_Try it_
Once the line with "l’assurance scolaire prend-elle le relais ?" is found in the entries below, repeat it and each following line exactly, up to and including the line with "manière autonome". Add no other lines.
═══ Supplied records ═══
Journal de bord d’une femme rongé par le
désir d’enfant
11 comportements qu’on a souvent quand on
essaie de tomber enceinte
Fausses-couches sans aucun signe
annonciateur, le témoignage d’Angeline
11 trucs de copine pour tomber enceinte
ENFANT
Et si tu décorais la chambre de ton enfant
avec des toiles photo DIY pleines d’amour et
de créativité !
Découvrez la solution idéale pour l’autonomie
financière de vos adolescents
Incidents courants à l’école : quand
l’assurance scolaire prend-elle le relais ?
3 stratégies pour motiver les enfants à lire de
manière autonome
═══
═══ Supplied records ═══
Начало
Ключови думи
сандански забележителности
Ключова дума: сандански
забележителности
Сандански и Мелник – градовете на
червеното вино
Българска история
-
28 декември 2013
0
═══
_Response area_
l’assurance scolaire prend-elle le relais ?
3 stratégies pour motiver les enfants à lire de
manière autonome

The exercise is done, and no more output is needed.